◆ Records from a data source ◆

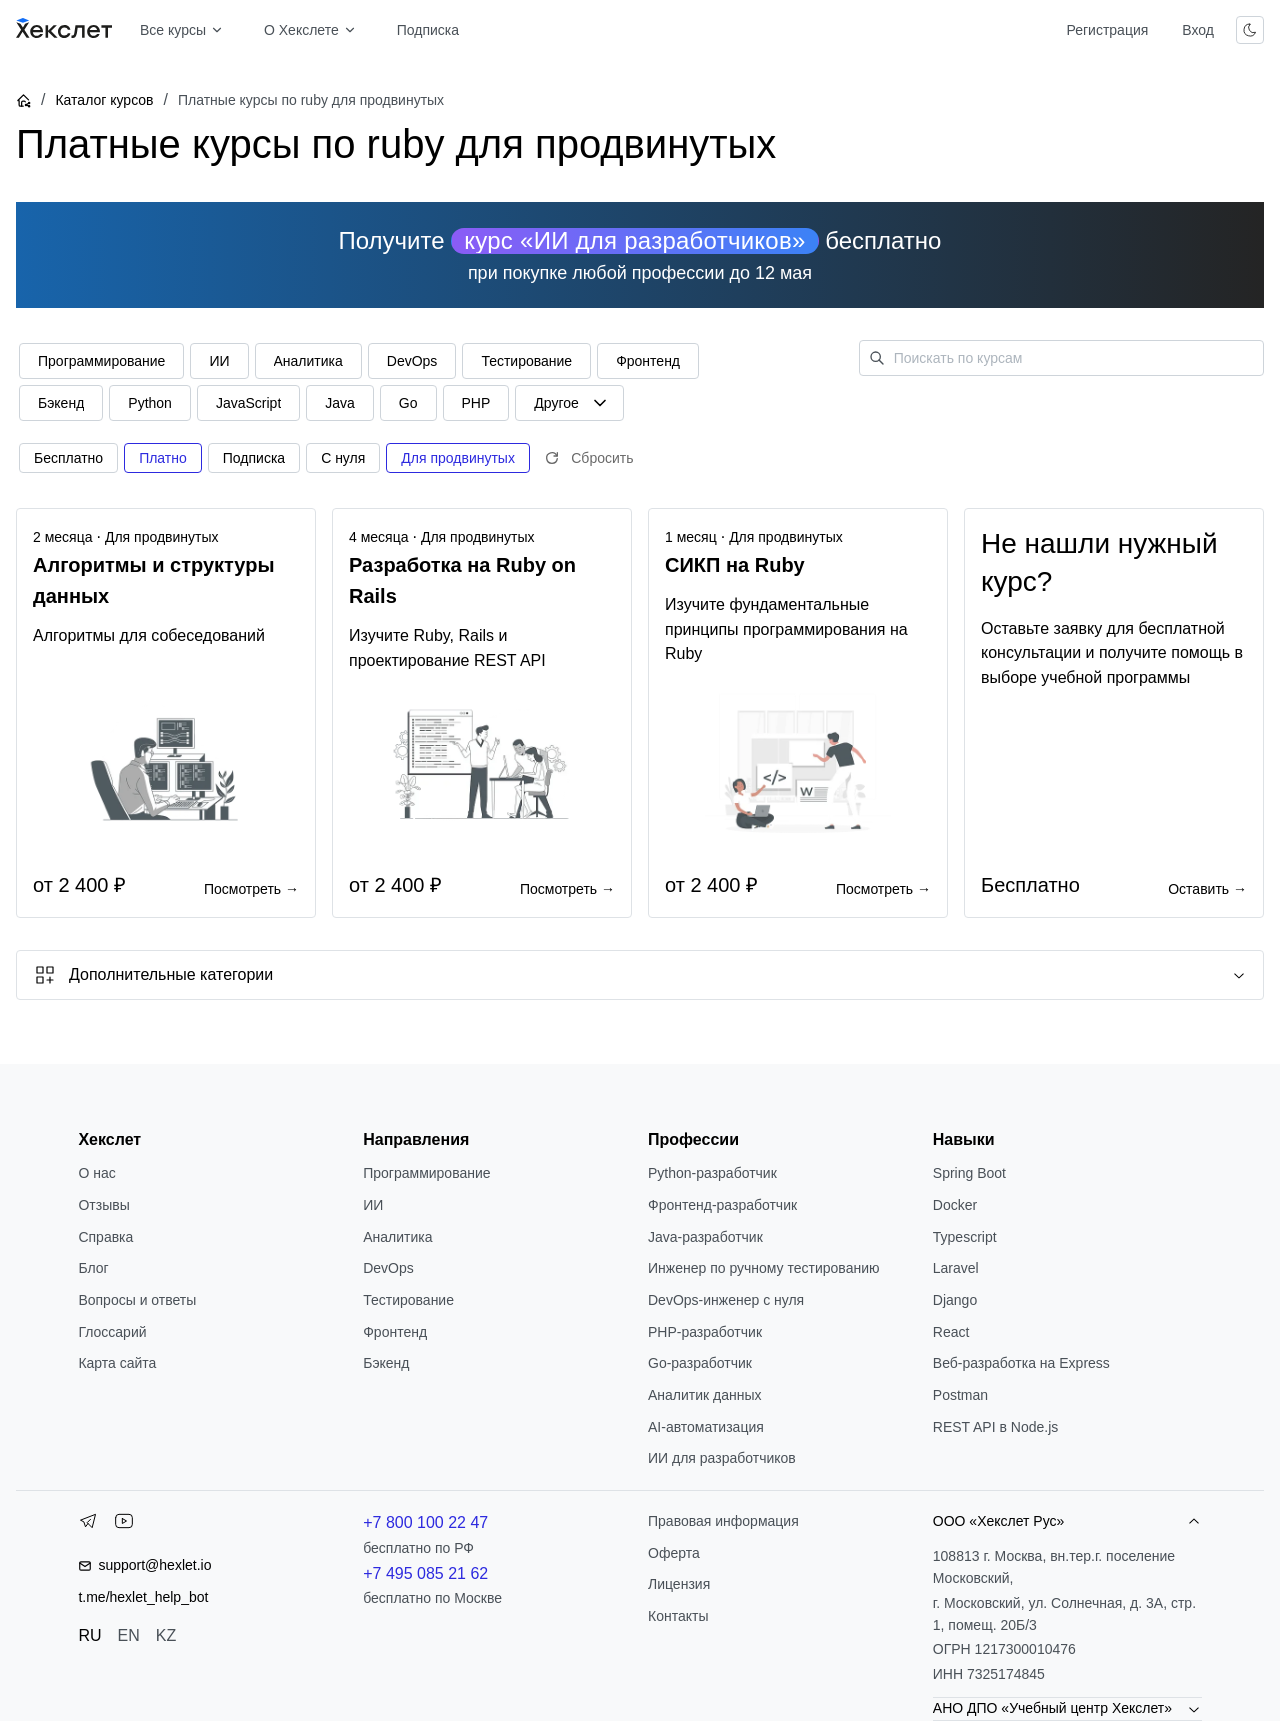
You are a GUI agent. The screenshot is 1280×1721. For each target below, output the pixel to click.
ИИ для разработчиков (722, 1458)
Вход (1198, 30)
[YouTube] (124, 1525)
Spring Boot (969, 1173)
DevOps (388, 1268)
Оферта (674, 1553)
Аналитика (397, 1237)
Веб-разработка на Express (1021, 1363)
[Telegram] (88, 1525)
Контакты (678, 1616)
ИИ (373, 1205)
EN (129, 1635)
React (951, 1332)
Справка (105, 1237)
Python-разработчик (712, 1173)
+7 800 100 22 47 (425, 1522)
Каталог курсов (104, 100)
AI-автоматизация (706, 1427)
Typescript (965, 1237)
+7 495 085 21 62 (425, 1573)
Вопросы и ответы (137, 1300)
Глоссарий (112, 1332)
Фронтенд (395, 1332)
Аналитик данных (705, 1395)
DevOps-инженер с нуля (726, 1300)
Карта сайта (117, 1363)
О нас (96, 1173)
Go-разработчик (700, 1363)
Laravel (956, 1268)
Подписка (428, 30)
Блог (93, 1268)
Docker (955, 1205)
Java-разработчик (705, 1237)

◆ Work item ◆
Copy the lines above exactly. Do not include pictures.

◆ Solution to the problem ◆
You are a GUI agent. The screenshot is 1280×1721. For each target below, output the pixel to click.
ИИ для разработчиков (722, 1458)
Вход (1198, 30)
[YouTube] (124, 1525)
Spring Boot (969, 1173)
DevOps (388, 1268)
Оферта (674, 1553)
Аналитика (397, 1237)
Веб-разработка на Express (1021, 1363)
[Telegram] (88, 1525)
Контакты (678, 1616)
ИИ (373, 1205)
EN (129, 1635)
React (951, 1332)
Справка (105, 1237)
Python-разработчик (712, 1173)
+7 800 100 22 47 (425, 1522)
Каталог курсов (104, 100)
AI-автоматизация (706, 1427)
Typescript (965, 1237)
+7 495 085 21 62 (425, 1573)
Вопросы и ответы (137, 1300)
Глоссарий (112, 1332)
Фронтенд (395, 1332)
Аналитик данных (705, 1395)
DevOps-инженер с нуля (726, 1300)
Карта сайта (117, 1363)
О нас (96, 1173)
Go-разработчик (700, 1363)
Laravel (956, 1268)
Подписка (428, 30)
Блог (93, 1268)
Docker (955, 1205)
Java-разработчик (705, 1237)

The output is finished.